Task instructions -
Among the following entries, how many lines hold the string "Gran"? State only the number.

** Dataset entries follows **

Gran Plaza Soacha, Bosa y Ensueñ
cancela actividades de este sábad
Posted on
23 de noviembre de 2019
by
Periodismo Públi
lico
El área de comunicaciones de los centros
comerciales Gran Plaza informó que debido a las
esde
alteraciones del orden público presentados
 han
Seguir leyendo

** End of Dataset entries **
** Dataset entries follows **

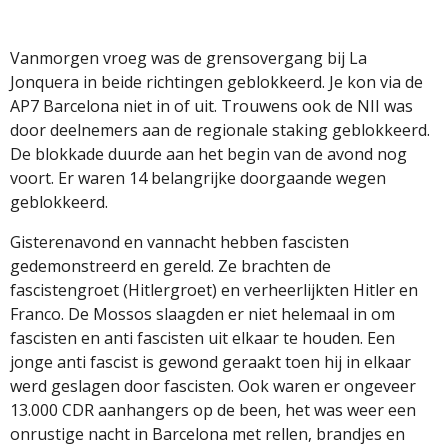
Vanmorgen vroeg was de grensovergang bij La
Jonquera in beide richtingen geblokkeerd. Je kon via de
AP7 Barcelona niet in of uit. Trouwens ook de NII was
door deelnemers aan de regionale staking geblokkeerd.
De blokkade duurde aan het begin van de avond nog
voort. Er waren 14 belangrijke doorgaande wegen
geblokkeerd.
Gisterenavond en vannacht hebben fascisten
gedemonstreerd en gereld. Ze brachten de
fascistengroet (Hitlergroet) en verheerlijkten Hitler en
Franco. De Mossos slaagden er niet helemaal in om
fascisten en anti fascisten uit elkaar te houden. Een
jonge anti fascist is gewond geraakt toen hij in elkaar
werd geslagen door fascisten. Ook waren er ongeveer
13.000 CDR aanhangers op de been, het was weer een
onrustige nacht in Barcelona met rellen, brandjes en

** End of Dataset entries **
** Dataset entries follows **

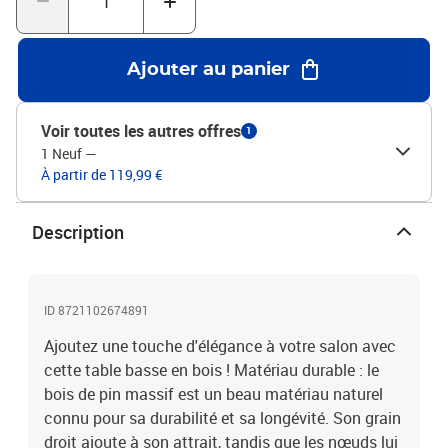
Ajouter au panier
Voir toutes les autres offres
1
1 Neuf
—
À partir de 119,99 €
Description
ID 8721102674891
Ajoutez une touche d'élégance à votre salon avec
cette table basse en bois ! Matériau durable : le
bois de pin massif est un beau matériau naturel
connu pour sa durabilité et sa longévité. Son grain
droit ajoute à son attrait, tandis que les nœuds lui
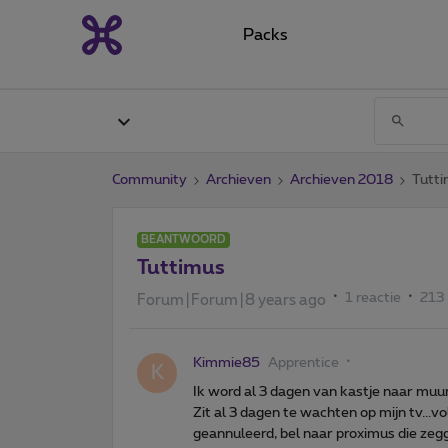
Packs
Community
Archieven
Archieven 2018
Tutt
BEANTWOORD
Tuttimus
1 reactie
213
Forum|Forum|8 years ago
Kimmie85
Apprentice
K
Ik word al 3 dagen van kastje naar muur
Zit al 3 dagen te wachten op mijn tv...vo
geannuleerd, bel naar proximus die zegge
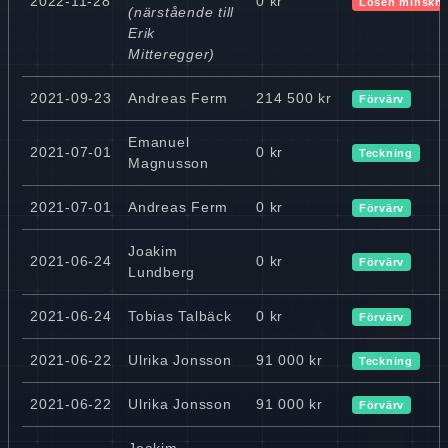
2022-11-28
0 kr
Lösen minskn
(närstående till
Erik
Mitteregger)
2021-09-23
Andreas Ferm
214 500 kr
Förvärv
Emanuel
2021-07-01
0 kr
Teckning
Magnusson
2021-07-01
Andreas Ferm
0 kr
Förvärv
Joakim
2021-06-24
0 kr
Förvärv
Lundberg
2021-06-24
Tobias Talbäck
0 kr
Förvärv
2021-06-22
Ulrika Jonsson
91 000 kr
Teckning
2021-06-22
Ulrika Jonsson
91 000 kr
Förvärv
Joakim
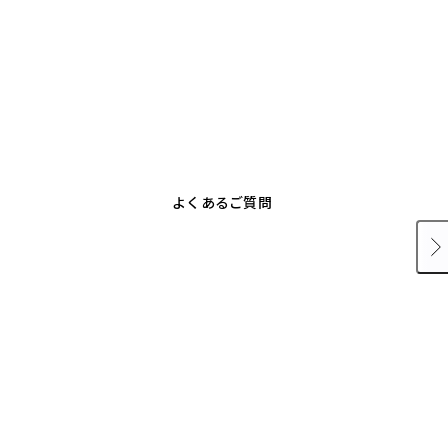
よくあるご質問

** End of Dataset entries **

Result -
2